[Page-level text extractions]

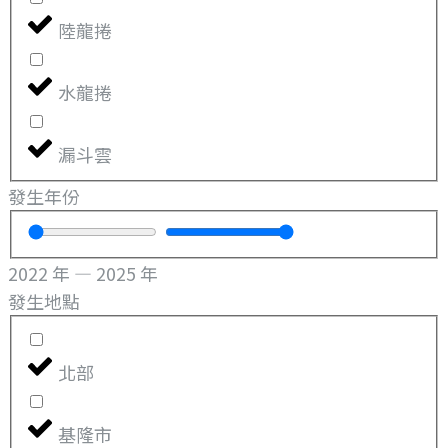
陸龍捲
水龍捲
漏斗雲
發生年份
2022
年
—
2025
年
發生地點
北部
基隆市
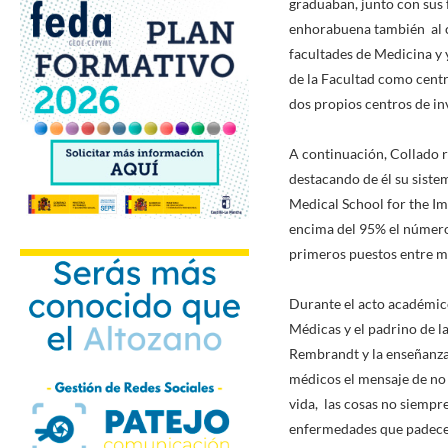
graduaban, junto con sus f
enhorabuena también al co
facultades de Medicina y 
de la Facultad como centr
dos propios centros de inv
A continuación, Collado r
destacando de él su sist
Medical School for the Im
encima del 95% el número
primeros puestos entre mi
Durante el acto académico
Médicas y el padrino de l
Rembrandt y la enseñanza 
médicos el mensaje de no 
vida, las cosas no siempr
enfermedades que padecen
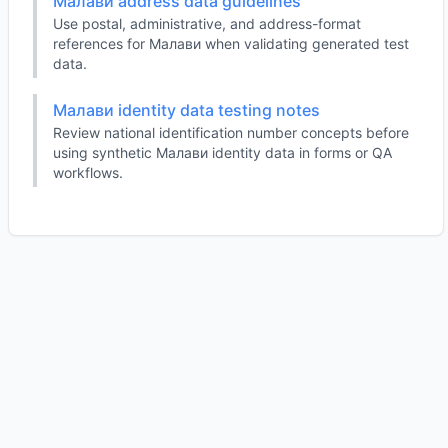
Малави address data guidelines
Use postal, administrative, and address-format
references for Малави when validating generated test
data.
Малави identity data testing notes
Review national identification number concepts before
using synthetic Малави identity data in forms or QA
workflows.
--
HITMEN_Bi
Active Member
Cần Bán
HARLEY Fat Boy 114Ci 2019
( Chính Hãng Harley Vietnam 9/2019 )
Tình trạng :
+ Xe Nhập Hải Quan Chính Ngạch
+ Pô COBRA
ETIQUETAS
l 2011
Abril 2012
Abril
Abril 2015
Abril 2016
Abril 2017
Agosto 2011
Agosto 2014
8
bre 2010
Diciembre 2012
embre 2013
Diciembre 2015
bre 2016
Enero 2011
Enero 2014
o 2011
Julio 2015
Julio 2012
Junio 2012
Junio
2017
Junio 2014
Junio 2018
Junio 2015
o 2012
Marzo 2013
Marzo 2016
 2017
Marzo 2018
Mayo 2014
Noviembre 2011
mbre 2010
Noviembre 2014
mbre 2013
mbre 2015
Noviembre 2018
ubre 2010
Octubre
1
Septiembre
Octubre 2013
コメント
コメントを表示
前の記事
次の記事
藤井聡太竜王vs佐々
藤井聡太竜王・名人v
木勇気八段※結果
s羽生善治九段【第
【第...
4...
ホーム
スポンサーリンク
==
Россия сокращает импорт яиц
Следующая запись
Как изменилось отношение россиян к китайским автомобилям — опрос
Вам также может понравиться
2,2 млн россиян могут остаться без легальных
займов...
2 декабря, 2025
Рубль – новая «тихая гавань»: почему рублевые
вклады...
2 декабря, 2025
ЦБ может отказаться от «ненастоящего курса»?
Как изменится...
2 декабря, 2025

• Work instruction:
Report each line in the entries where the string "Малави" occurs.

• Reply to the task:
Малави address data guidelines
references for Малави when validating generated test
Малави identity data testing notes
using synthetic Малави identity data in forms or QA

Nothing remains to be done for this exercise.